The TikTok partnership is sure to heighten worries of CCP influence over NBC given the national-security concerns surrounding the app, which the Trump administration attempted to ban in 2020. Those attempts were held up in court, prompting the Biden administration to abandon that effort and instead review U.S. users’ data security more holistically. That process is ongoing.

One of the main concerns is that TikTok could send U.S. users’ data to China. During the court proceedings surrounding a Trump-era TikTok-ban order, it came to light that TikTok backs up U.S. user data on Singapore-based servers operated by Alibaba, the Chinese e-commerce company that is susceptible to pressure from the party. The app’s user-data policy does not prohibit the company from sending U.S. users’ data — including biometric information and location data — to a China-focused subsidiary of ByteDance, TikTok’s parent company, which is subject to Chinese laws requiring it to comply with all government requests for data. This aspect of TikTok’s data-privacy policy was put on full display when Senator Ted Cruz questioned the company’s head of global public policy last year, as NR reported at the time.

In addition to that, ByteDance has previously censored content and search results relevant to Xinjiang, Tiananmen Square, and other topics sensitive to the Chinese government on the TikTok app in the U.S. The Financial Times later reported that a former Chinese diplomat led ByteDance’s content-policy team during a period that overlapped with TikTok censorship scandals.
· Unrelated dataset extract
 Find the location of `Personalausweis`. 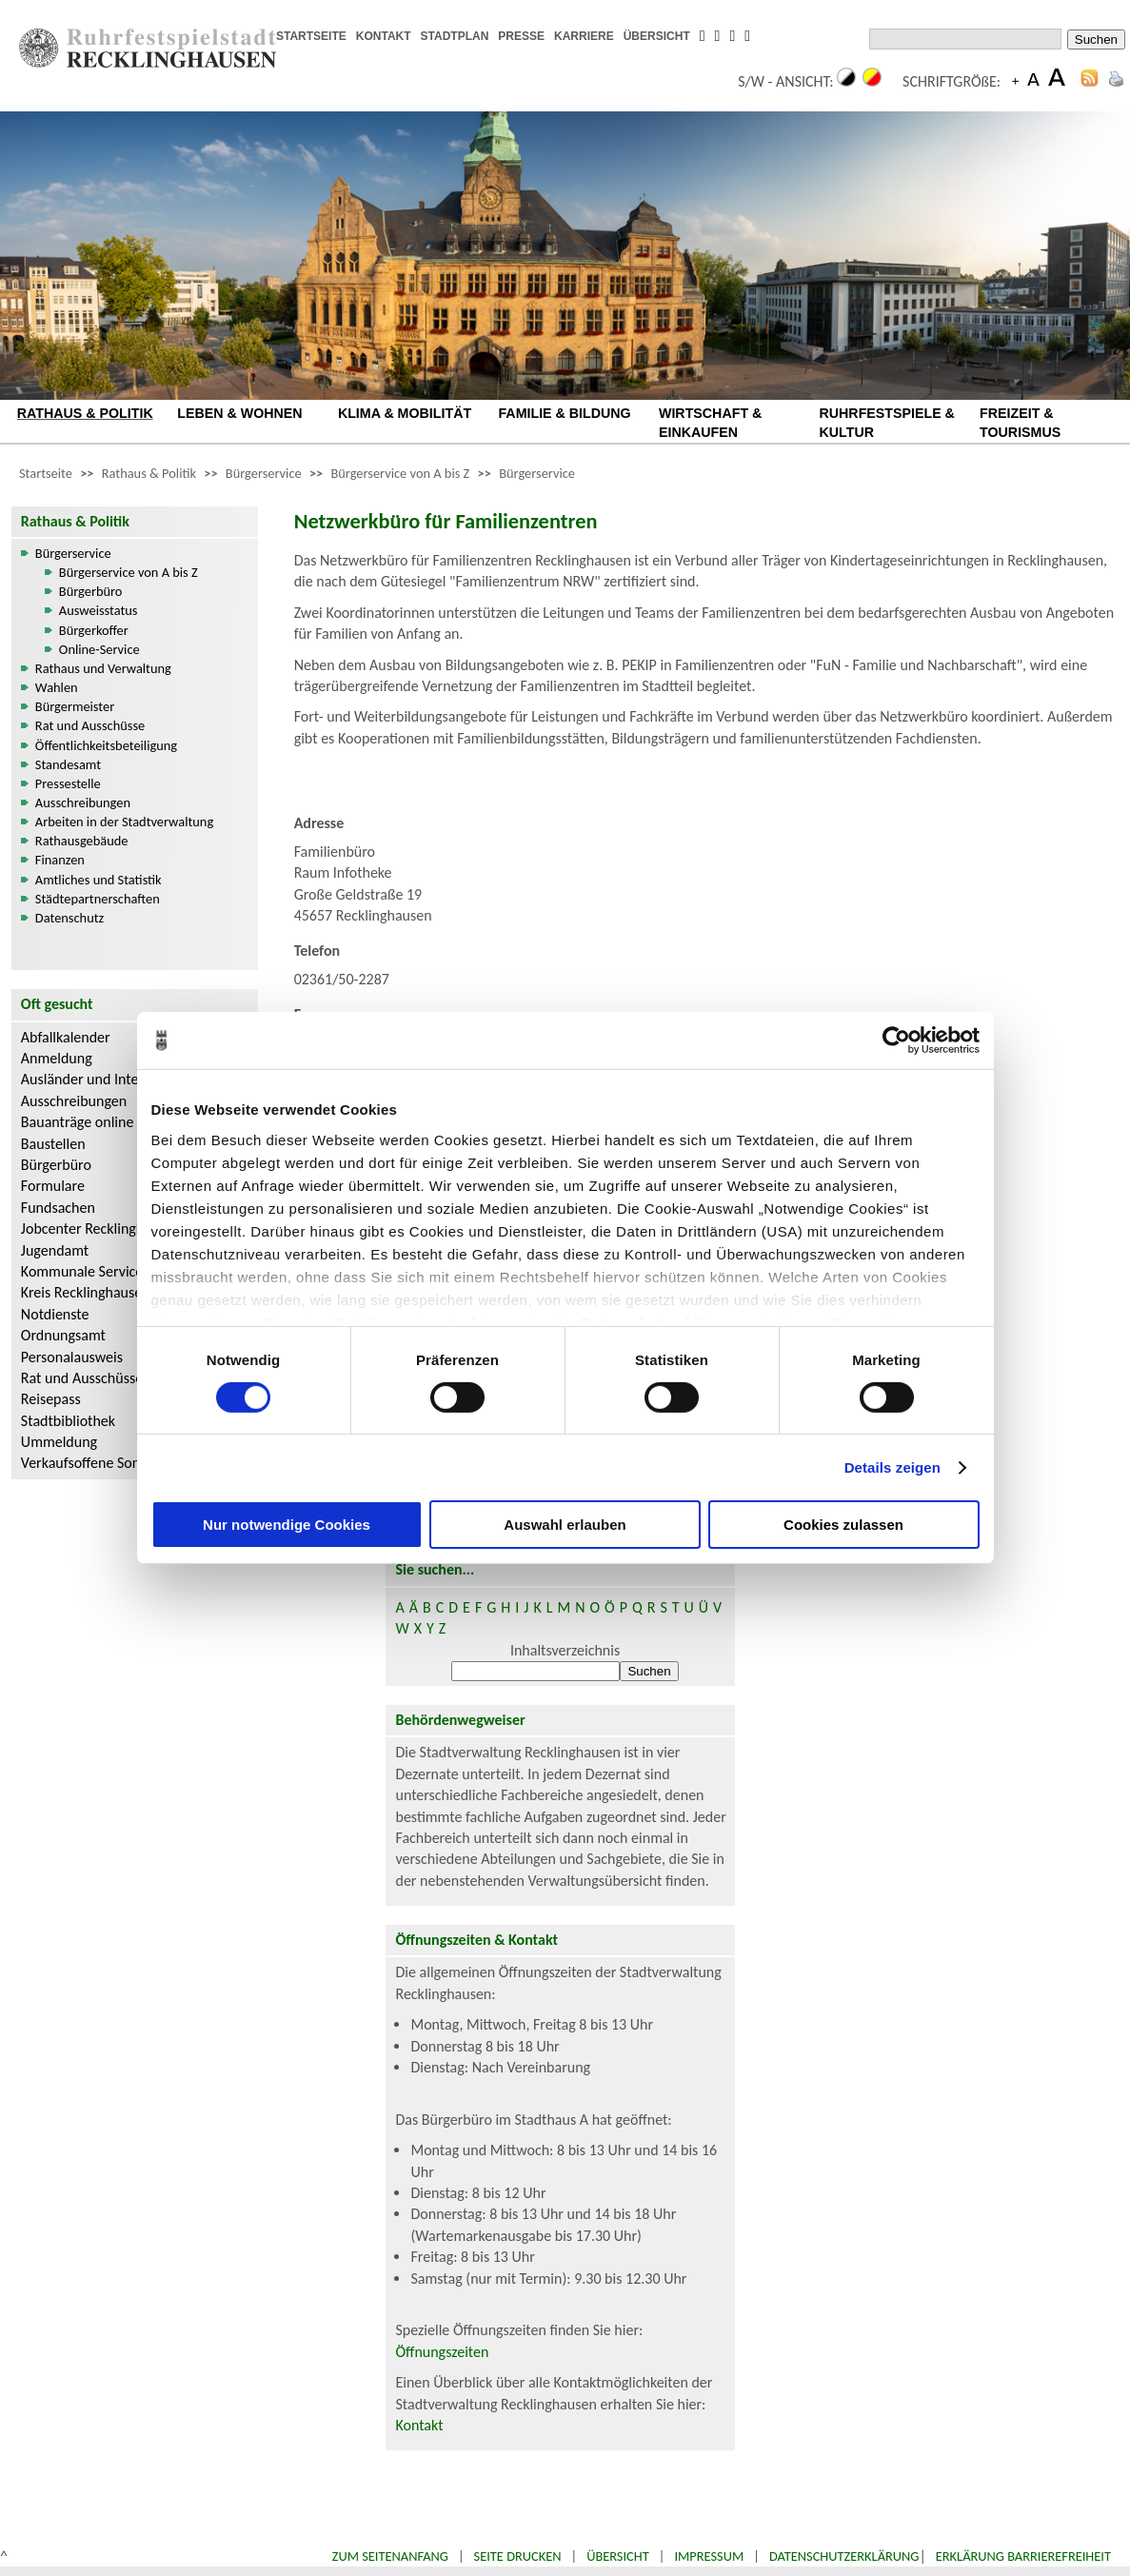

Personalausweis is located at coordinates (72, 1357).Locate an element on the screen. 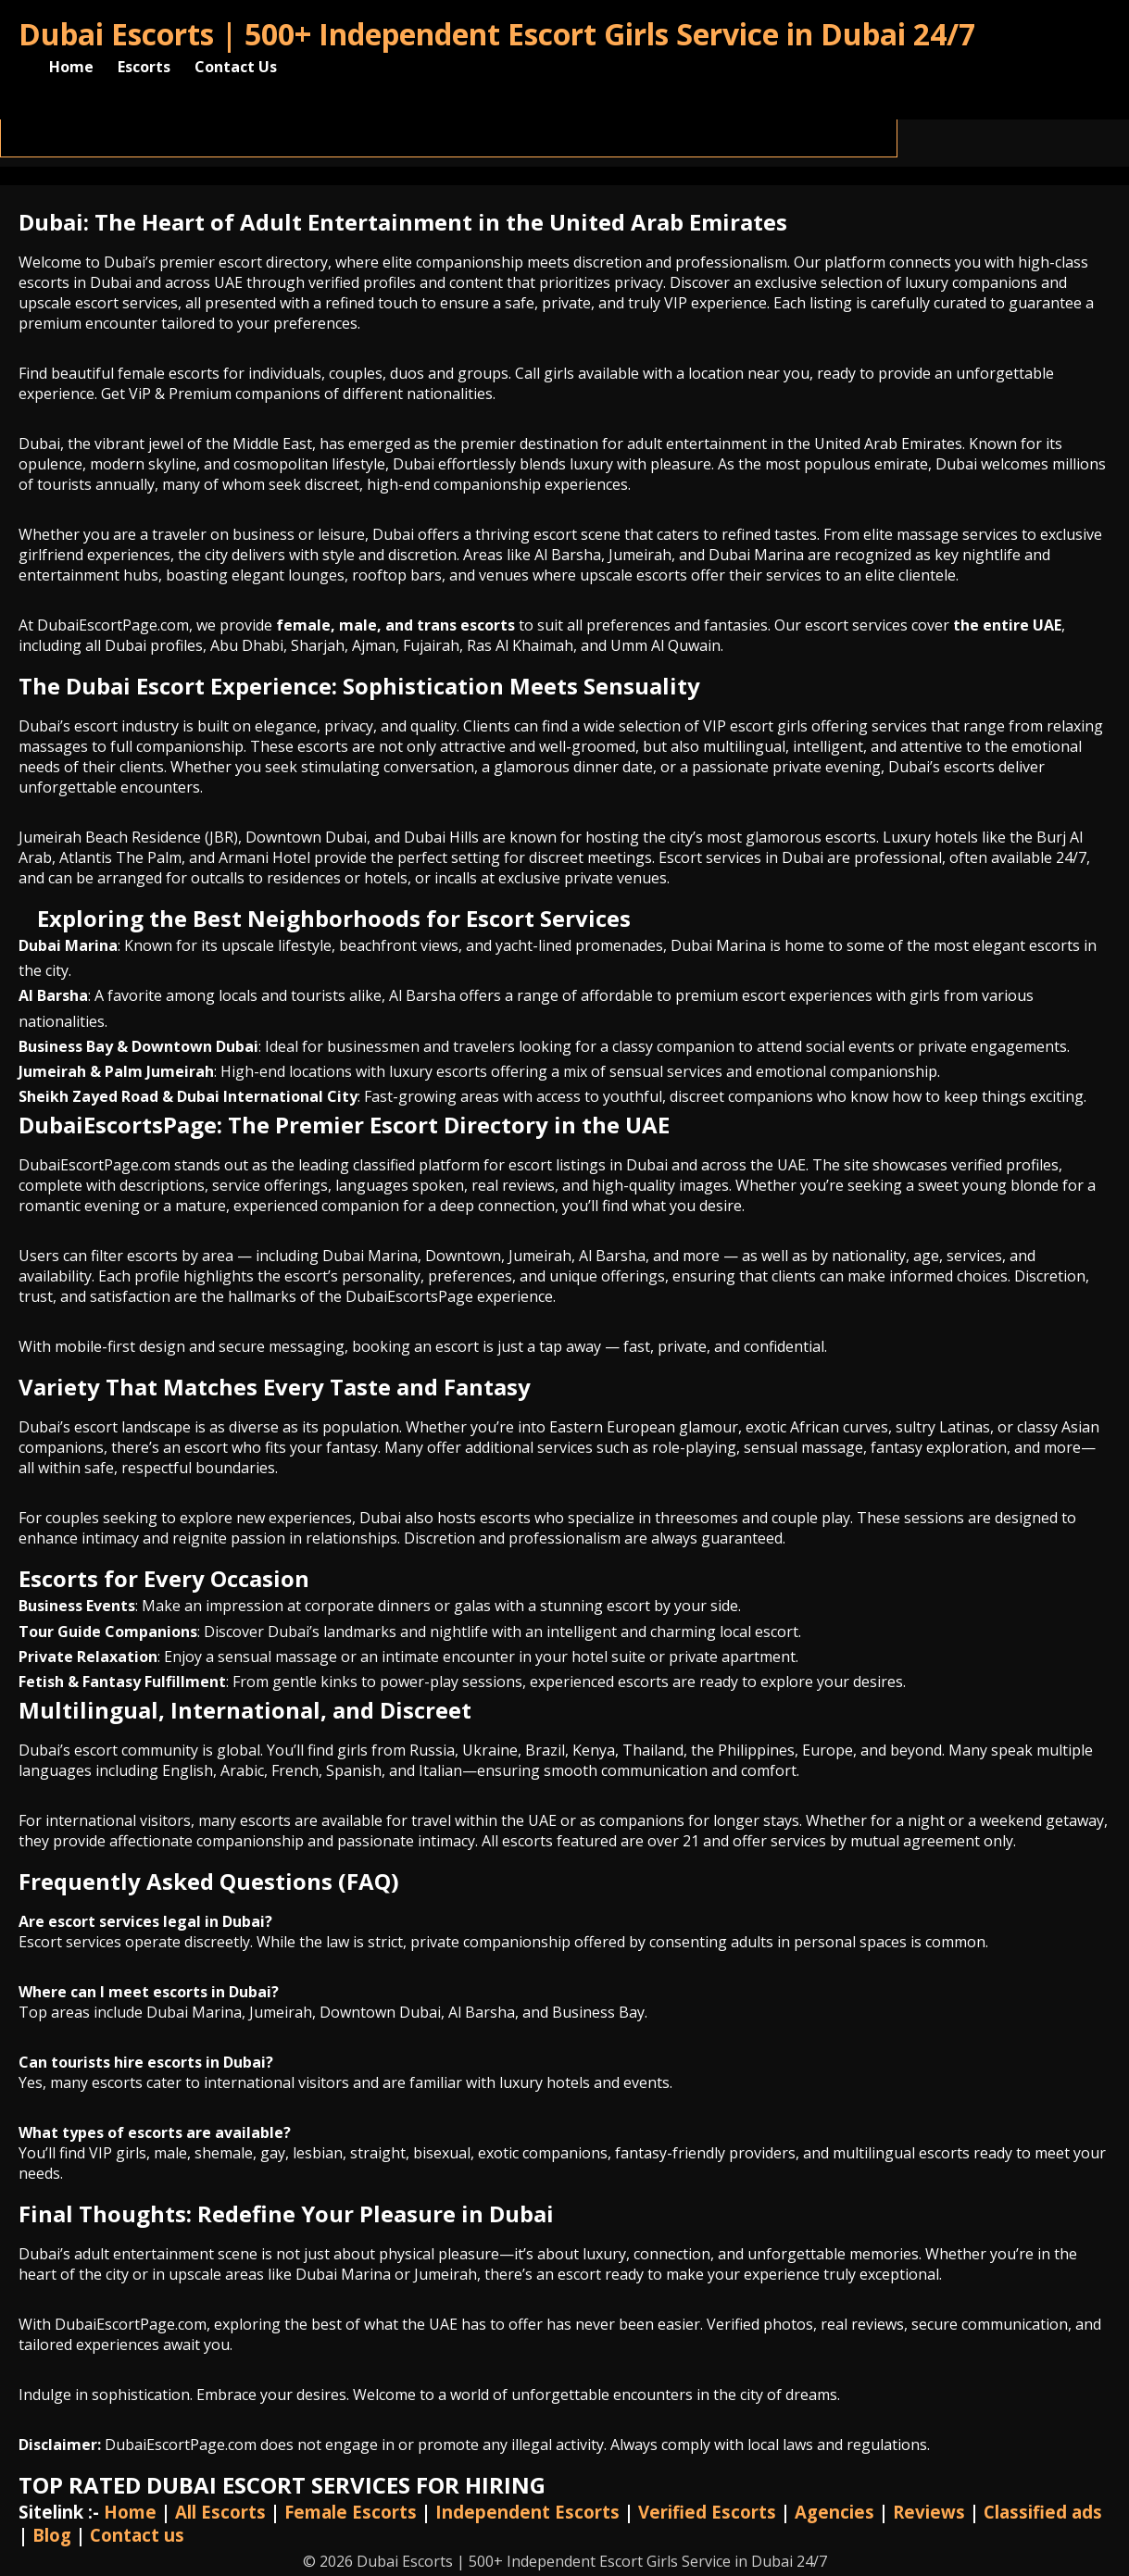 This screenshot has width=1129, height=2576. Reviews is located at coordinates (929, 2511).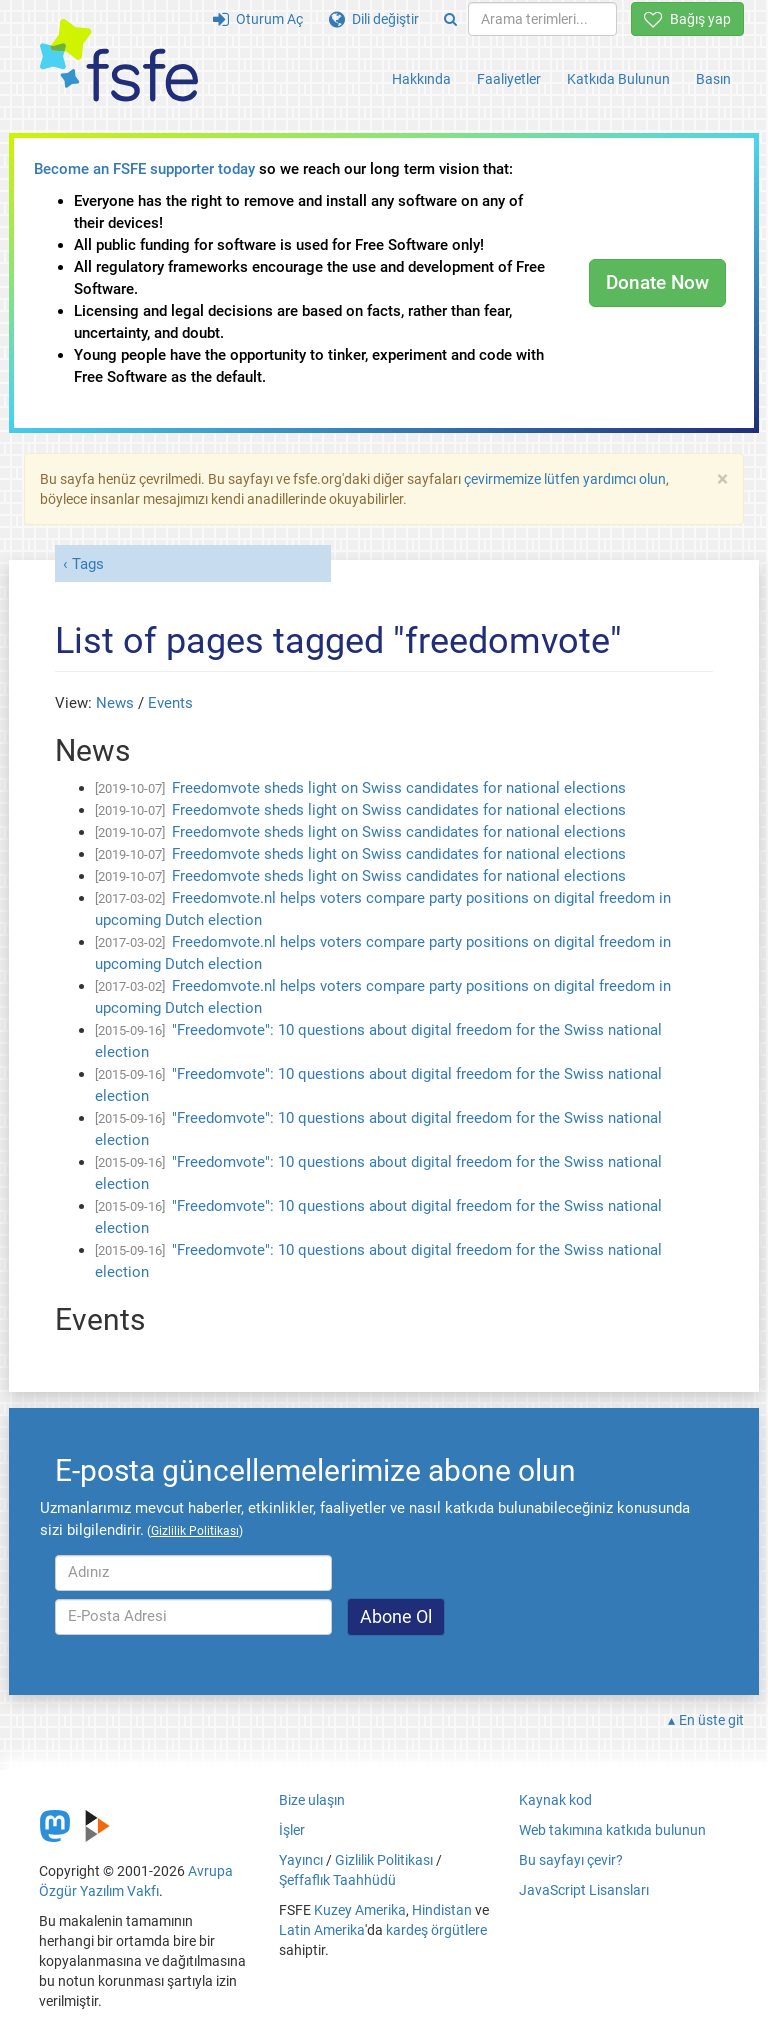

TikTok itself isn’t available in China, but ByteDance offers a separate app in China called Douyin, which has previously worked with Chinese government propaganda offices to promote Beijing’s narratives on the Uyghur genocide. ByteDance controls TikTok’s algorithm and employs staffers who serve both the parent company and the international-facing app, as CNBC has reported. ByteDance also hosts an internal Chinese Communist Party committee helmed by a vice president of the company. Internal party committees work within Chinese companies to promote party orthodoxy.

NBCUniversal and TikTok announced their partnership against the backdrop of increasing concern about the security situation at the Olympics. Already, a spate of stories has emerged documenting how athletes, journalists, and other foreigners in China for the Olympics plan to use “burner” devices to avoid getting hacked. The Committee to Protect Journalists, meanwhile, has expressed concern about the safety of media personnel reporting on the event on the ground. And many experts have warned that people who run afoul of the party’s sensibilities could be prevented from leaving China, as former secretary of state Mike Pompeo warned in an exclusive National Review interview last year.

Although NBC will keep its announcers in the U.S. due to China’s stringent Covid restrictions, it plans to have a few reporters in Beijing to cover the games. Wang said this means that the network has a particular responsibility to its audience during this time. “Given the restrictions regular journalists in China face, NBC should use this rare opportunity to cover issues beyond the sports arenas, shed light on the numerous human-rights issues that Chinese journalists don’t get to cover.”

But this latest partnership with an app that has worrisome ties to the Chinese party-state suggests that the network has little interest in doing what it can to mitigate the harm caused by this CCP propaganda coup.

Jimmy Quinn is the national security correspondent for National Review and a Novak Fellow at The Fund for American Studies.